MedicalResearch: Were any of the findings unexpected?
Dr. Chirinos: The lack of an effect of CPAP on inflammation, insulin resistance and atherogenic dyslipidemia was, to some degree, unexpected, since previous observational studies had suggested that CPAP does have an effect on these risk factors. However, this was a randomized trial, which provides more definitive evidence than previous observational studies.
MedicalResearch: What should clinicians and patients take away from your report?
Dr. Chirinos: The main message is that weight loss should be the essential component of CV risk factor reduction in this population. In addition, the results suggest that adhering to a regimen of weight loss and CPAP therapy will result in larger reductions in blood pressure as compared with either therapy alone.
MedicalResearch: What recommendations do you have for future research as a result of this study?

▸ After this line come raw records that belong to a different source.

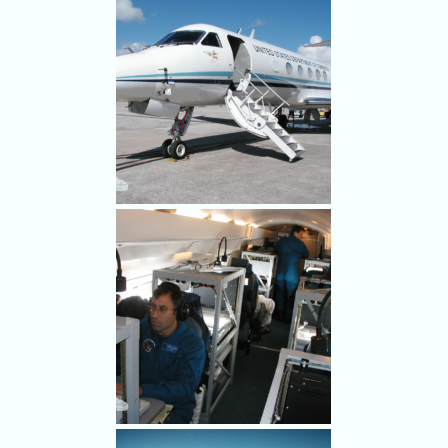
Damage after Hurricane
Charley hit Punta Gorda Aug.
9, 2004.
MacDILL AIR FORCE BASE,
TAMPA, FLORIDA, SEPT. 2,
2004 - One of NOAA's
Gulfstream IV hurricane
hunter jets sits on the runway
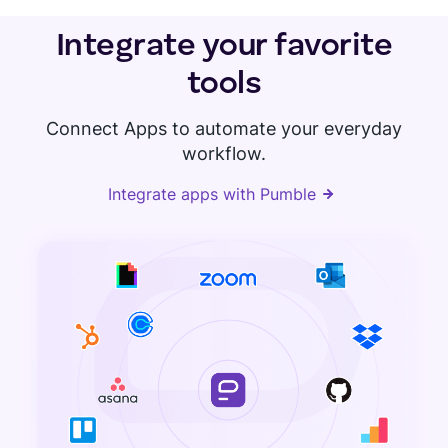
Integrate your favorite
tools
Connect Apps to automate your everyday
workflow.
Integrate apps with Pumble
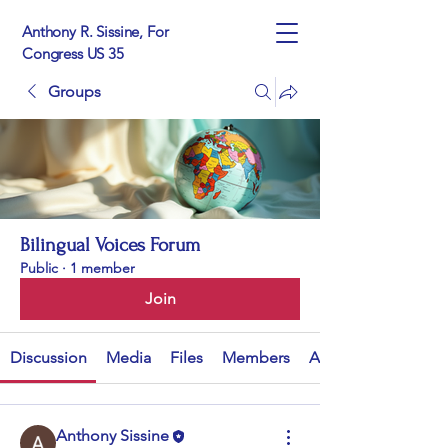
Anthony R. Sissine, For
Congress US 35
Groups
Bilingual Voices Forum
Public
·
1 member
Join
Discussion
Media
Files
Members
About
Anthony Sissine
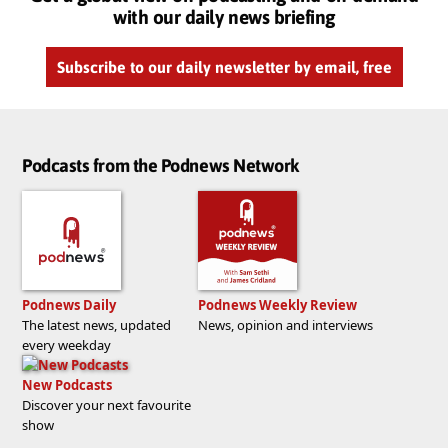
with our daily news briefing
Subscribe to our daily newsletter by email, free
Podcasts from the Podnews Network
Podnews Daily
Podnews Weekly Review
The latest news, updated
News, opinion and interviews
every weekday
New Podcasts
Discover your next favourite
show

Dr. Chirinos: The study opens several questions for future research. Effective weight reduction interventions as applied in our study are costly and require a multidisciplinary team with expertise in weight loss. Future research should assess how to best deliver effective weight loss programs for these patients. In addition, we need more research on strategies to enhance CPAP adherence and to identify, a priori, patients who are most likely to demonstrate an important reduction in blood pressure with CPAP.